"By sight, I think . . . he's your keeper, isn't he? From all I can hear to-night he seems a very remarkable person, everyone is talking about him."
"Oh, you ought to know him, he's the greatest dear in Redmarley. Everyone who knows us knows Willets, and dukes and people have tried to get him away, he's such a good sportsman, but he won't leave us. We love him so much we couldn't bear it. He couldn't either. He's been keeper here nearly twenty-three years. Before mother came he was here, and now there's all of us he'll never leave."
"Have you got enough? Won't they want some for themselves as well as
Willets?"
"Thanks to you, I've got a splendid lot. One can't always ask people, you know, but I thought you wouldn't mind."
"Shall I demand some more in a loud voice? there are some at the end of the table," Eloquent murmured; "I'm very shy, but I can be bold in a good cause."
Mary looked at him in some surprise. "Would you really?

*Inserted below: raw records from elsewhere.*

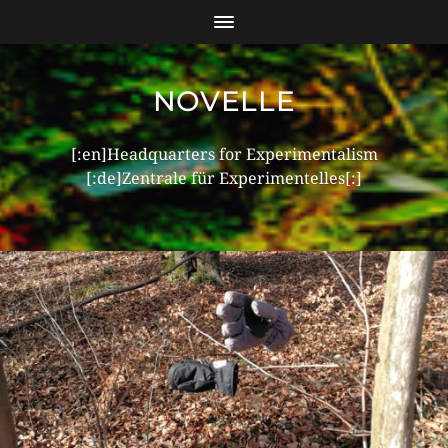
NOVELLE
[:en]Headquarters for Experimentalism
[:de]Zentrale für Experimentelles[:]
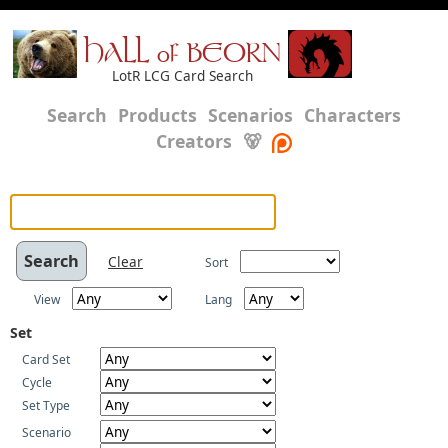
HALL of BEORN
LotR LCG Card Search
Search
Products
Scenarios
Characters
Creators
🐻
Clear
Sort
View
Lang
Set
Card Set
Cycle
Set Type
Scenario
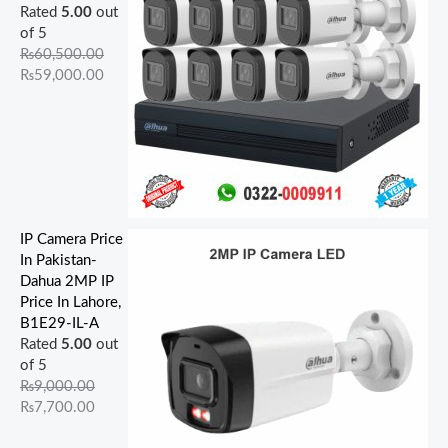
Rated
5.00
out
of 5
₨
60,500.00
₨
59,000.00
IP Camera Price
In Pakistan-
Dahua 2MP IP
Price In Lahore,
B1E29-IL-A
Rated
5.00
out
of 5
₨
9,000.00
₨
7,700.00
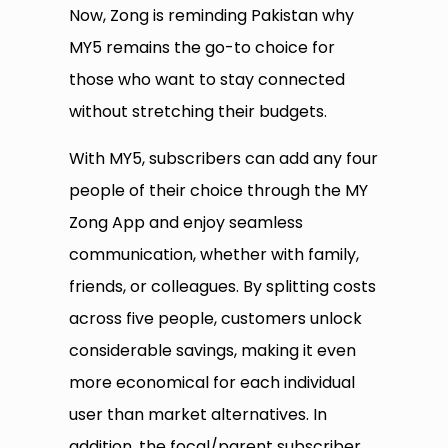
Now, Zong is reminding Pakistan why
MY5 remains the go-to choice for
those who want to stay connected
without stretching their budgets.
With MY5, subscribers can add any four
people of their choice through the MY
Zong App and enjoy seamless
communication, whether with family,
friends, or colleagues. By splitting costs
across five people, customers unlock
considerable savings, making it even
more economical for each individual
user than market alternatives. In
addition, the focal/parent subscriber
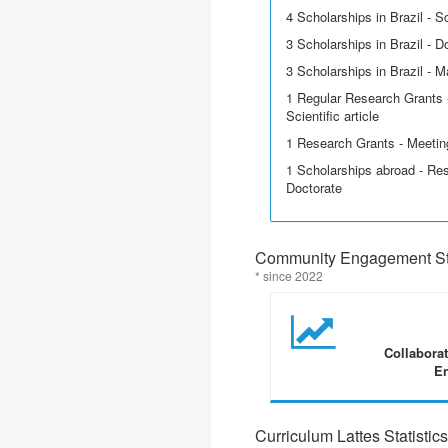
4 Scholarships in Brazil - Sci
3 Scholarships in Brazil - D
3 Scholarships in Brazil - M
1 Regular Research Grants -
Scientific article
1 Research Grants - Meetin
1 Scholarships abroad - Res
Doctorate
Community Engagement Sta
* since 2022
Collabora
En
Curriculum Lattes Statistics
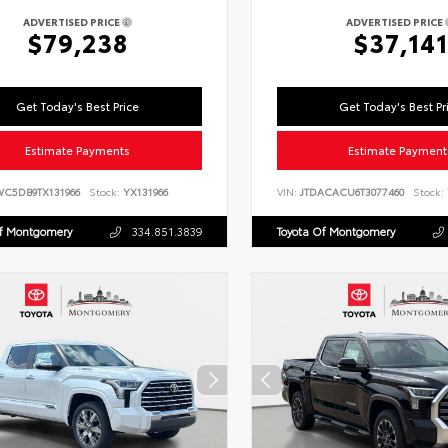
ADVERTISED PRICE
ADVERTISED PRICE
$79,238
$37,141
Get Today's Best Price
Get Today's Best Pr
Estimate Payments
Estimate Payment
WC5DB9TX131966
Stock:
YX131966
VIN:
JTDACACU6T3077460
Stock:
Of Montgomery
334.851.3839
Toyota Of Montgomery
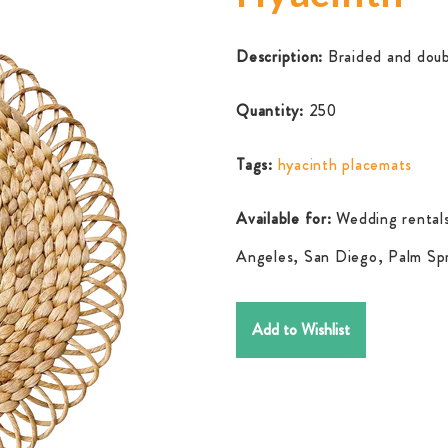
Description:
Braided and doub
Quantity:
250
Tags:
hyacinth placemats
Available for:
Wedding rentals
Angeles, San Diego, Palm Spr
Add to Wishlist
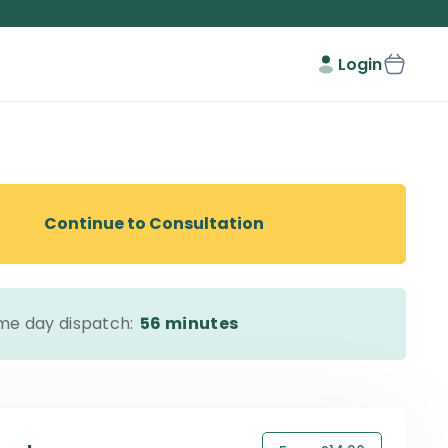
Login
Continue to Consultation
me day dispatch:
56 minutes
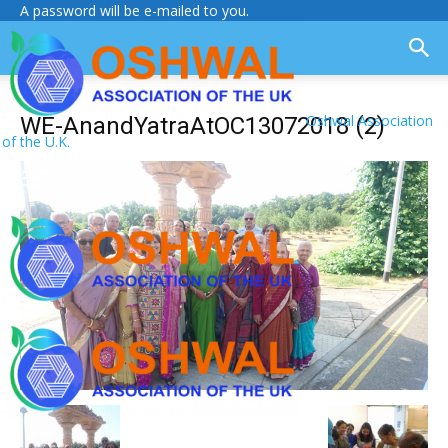
A password will be e-mailed to you.
Oshwal Association
WE-AnandYatraAtOC13072018 (2)
of the U.K.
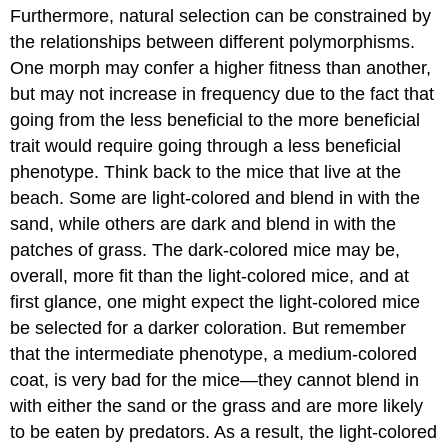
Furthermore, natural selection can be constrained by
the relationships between different polymorphisms.
One morph may confer a higher fitness than another,
but may not increase in frequency due to the fact that
going from the less beneficial to the more beneficial
trait would require going through a less beneficial
phenotype. Think back to the mice that live at the
beach. Some are light-colored and blend in with the
sand, while others are dark and blend in with the
patches of grass. The dark-colored mice may be,
overall, more fit than the light-colored mice, and at
first glance, one might expect the light-colored mice
be selected for a darker coloration. But remember
that the intermediate phenotype, a medium-colored
coat, is very bad for the mice—they cannot blend in
with either the sand or the grass and are more likely
to be eaten by predators. As a result, the light-colored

Ah, it's too late, there's mother——"
Eloquent watched her with breathless interest as she "went round the longest way" and received new spoils from Grantly as she passed. How curious they were about their servants these people, where Fusby seemed to control the supplies and the children of the house secretly saved sweets for the keeper.
The men did not sit long over their wine, and it was to the hall they went and not to the white-panelled room that Eloquent unconsciously resented as an anachronism; and in the hall bridge-tables were set out.
This was a complication Eloquent had not foreseen. Among his father's friends cards were regarded as the Devil's Books, and he did not know the ace of spades from the knave of hearts.
Would they force him to play, he wondered. Would he cover himself with shame and ignominy? and what if he said it was against his principles to play for money?